Despite the economic troubles that have made headlines on and off over the past few years, Greece remains one of the most popular Mediterranean destinations for American tour groups, and especially church groups. Stunning coastal scenery, millennia of classical history and a thriving religious heritage continue to draw groups to Greece year after year.
Many church groups that visit Greece spend a significant amount of their time there exploring its biblical sites. Footsteps of Paul tours take pilgrims to the places where Paul traveled and preached, such as Athens, Thessalonica and Philippi. Tours often also include boat excursions to Patmos, where the apostle John wrote the Book of Revelation, as well as scenic spots such as Santorini and Mykonos on the coast.
In the world of faith-based travel, Israel needs no introduction. The homeland of Abraham, David, Jesus, Paul and nearly every other major figure in the Bible, Israel has been attracting religious pilgrims for thousands of years. Many of the most significant historical and religious sites throughout the country are commemorated with chapels and churches, and Christians who have traveled to Israel with religious groups often report that seeing the Temple Mount, Garden Tomb and other sites in person awakened their faith in deep and meaningful ways.

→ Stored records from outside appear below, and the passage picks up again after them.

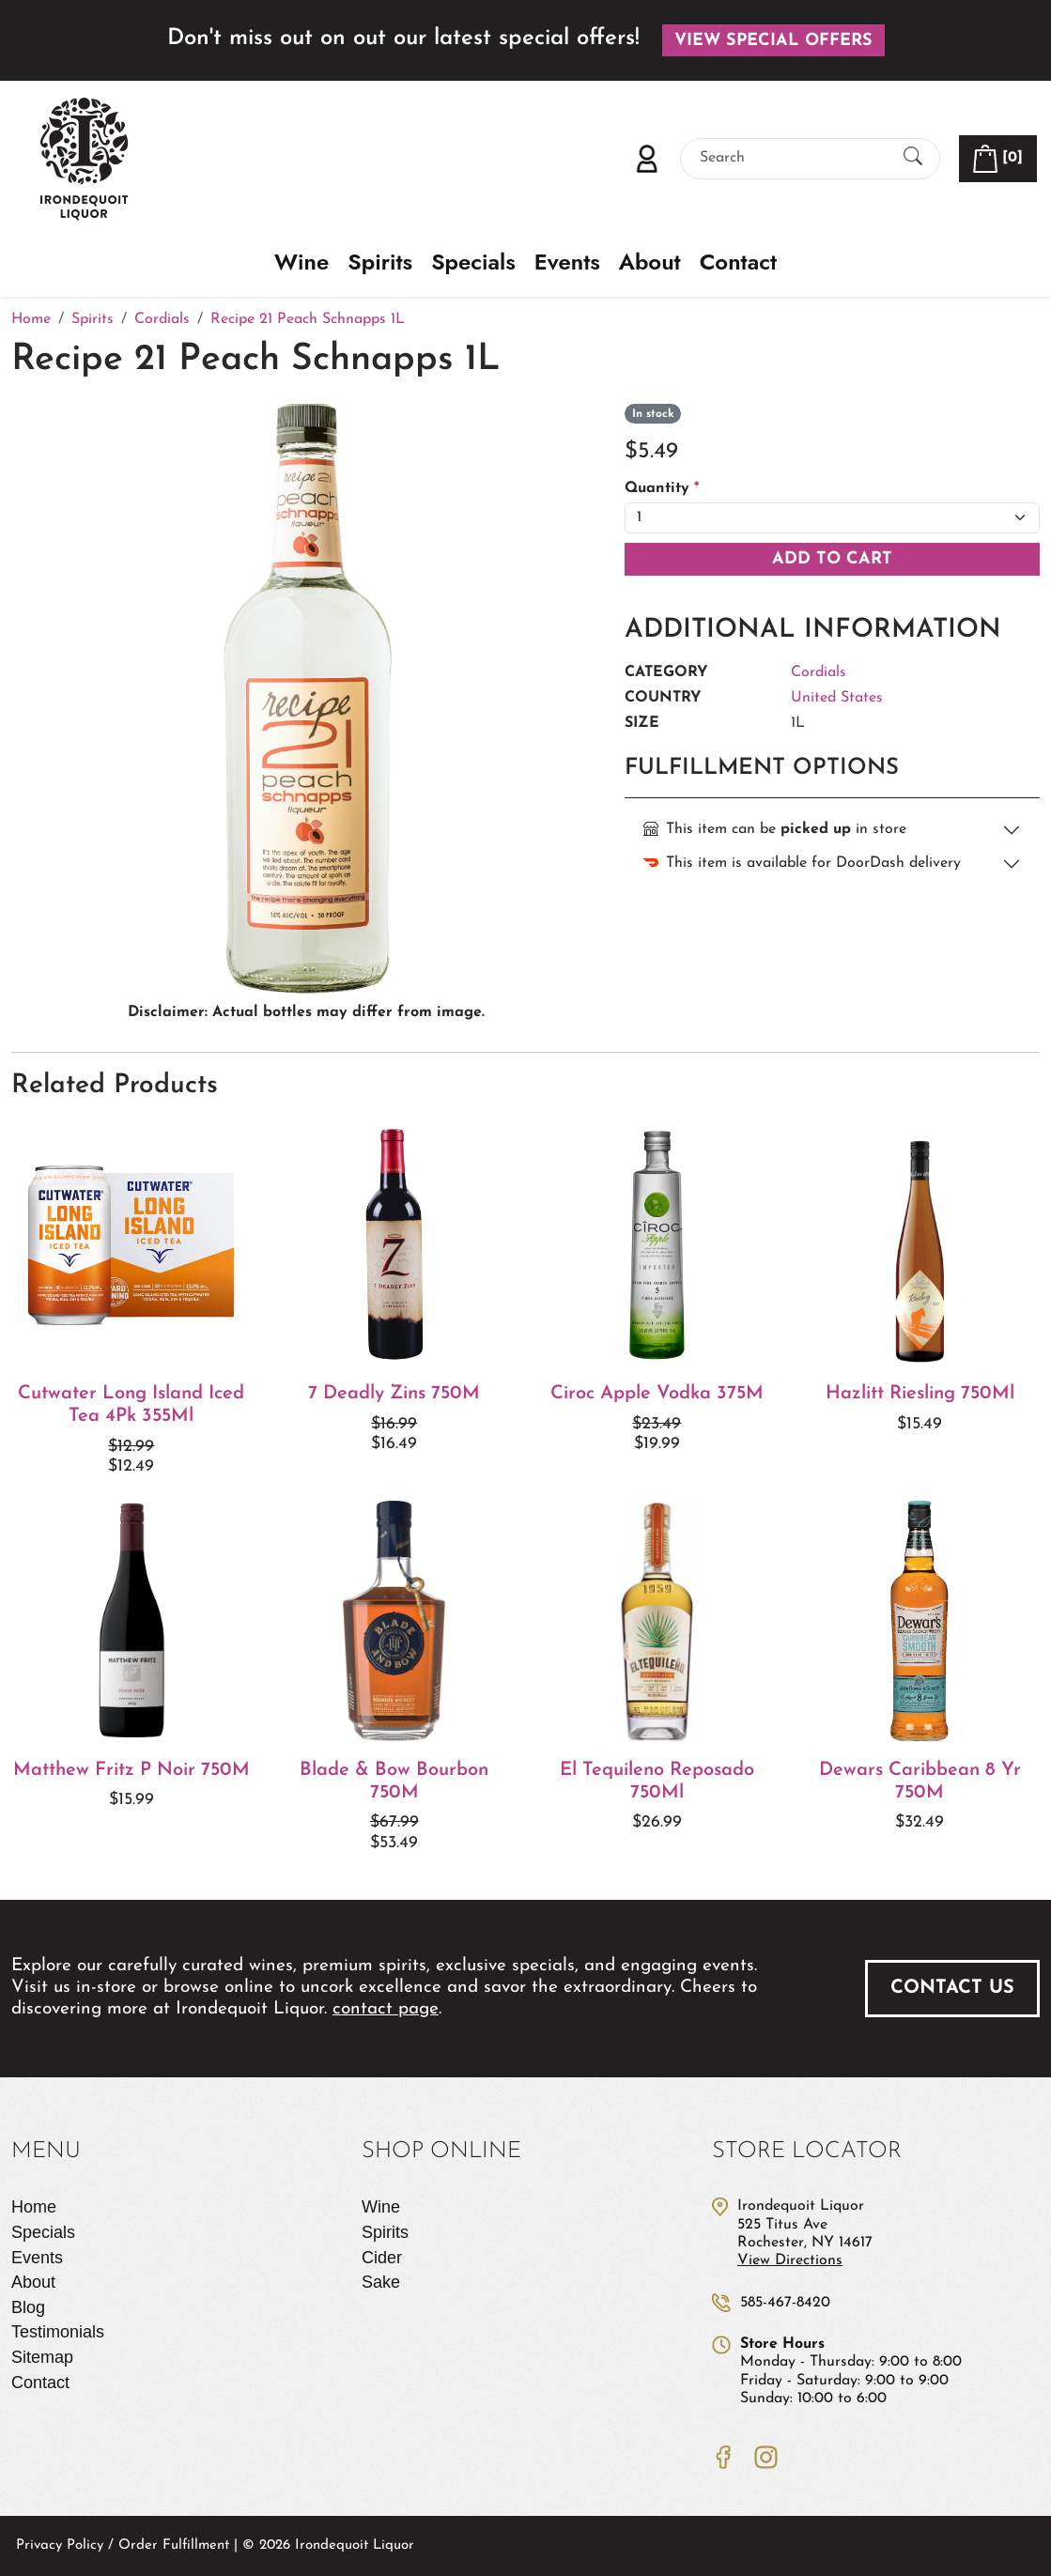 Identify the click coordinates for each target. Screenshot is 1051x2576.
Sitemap (42, 2357)
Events (567, 262)
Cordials (818, 672)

In addition to seeing the religious sites, groups that make the long trip to Israel should take time to explore some of its other treasures. Yad Vashem, the Holocaust museum and research center in Jerusalem, is one of the most moving institutions of its kind. And the region around Galilee offers plentiful opportunities for outdoor activity.

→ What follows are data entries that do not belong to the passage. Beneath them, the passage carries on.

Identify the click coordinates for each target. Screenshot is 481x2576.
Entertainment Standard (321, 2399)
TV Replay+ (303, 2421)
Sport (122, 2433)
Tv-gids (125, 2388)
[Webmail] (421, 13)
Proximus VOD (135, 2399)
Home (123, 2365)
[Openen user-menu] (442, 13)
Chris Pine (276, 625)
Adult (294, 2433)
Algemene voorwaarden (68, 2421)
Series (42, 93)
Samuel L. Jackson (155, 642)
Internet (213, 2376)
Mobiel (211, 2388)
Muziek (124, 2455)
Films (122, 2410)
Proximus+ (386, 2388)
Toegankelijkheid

Year after year, major tour operators report that Italy is their most popular international destination for American travelers, and there’s little question as to why: World history, religion, cuisine and scenic beauty come together there in ways unmatched anywhere else on earth. Travelers can reconnect with their own heritage and enjoy cultural and culinary flavors that have become famous worldwide.
Of chief interest to many faith-based groups visiting Italy is the Vatican in Rome, where they can tour the unparalleled Sistine Chapel, see a museum full of priceless religious artifacts and even attend Mass in St. Peter’s Basilica. The city is also full of significant ancient historical sites, such as the Coliseum, the Roman Forum and the Pantheon. Beyond Rome, many tours also visit other famously scenic cities, including Pisa, Venice and Naples.
Often offered as an extension or option on trips to Israel, Jordan is a thriving destination in its own right that merits deeper exploration. The country boasts numerous significant biblical sites, as well as world-class archeological and natural attractions. It also offers American groups exposure to Arab culture and history in a peaceful and welcoming environment.
Church groups visiting Jordan will want to spend time at places such as Bethany Beyond the Jordan, thought to be the site of Jesus’ baptism in the Jordan River, and Mount Nebo, where Moses looked over the Promised Land. But a trip to Jordan isn’t complete without a visit to Petra, the famous Roman city carved in rose-red stone, and an afternoon of floating in the Dead Sea.
For all of the tumult it experienced in the 20th century, including control by both Nazis and communists at different points, Poland has emerged as one of the most beautiful and welcoming destinations in Europe. This country has much of the same tradition, natural beauty and Old World charm as other countries on the continent but is generally less crowded, more friendly and more affordable than some of its better-known counterparts.
Krakow rivals any European city for beauty, and its central square makes a peaceful place for shopping or whiling away the afternoon at a sidewalk cafe. Recently, Krakow has also become the epicenter of tours that trace the life of Pope John Paul II, who was born in Poland and worked extensively in the country before assuming the papacy.
Referred to in scripture as Asia Minor, Turkey straddles the border between Europe and Asia, marking the place where East meets West. This location has put it at the center of much of the world’s history and makes it an excellent place to explore religion, ancient culture and the contrasts of the modern world.
Turkey is most significant as the home of the seven churches of the Revelation, and groups can see the remains of each of the seven cities that John mentioned in his apocryphal text. Most complete among them is Ephesus, an intriguing architectural site in its own right. Travelers should also spend time in Istanbul, where they can visit the stunning Hagia Sophia and take a cruise on the Bosporus Strait, which separates Europe and Asia.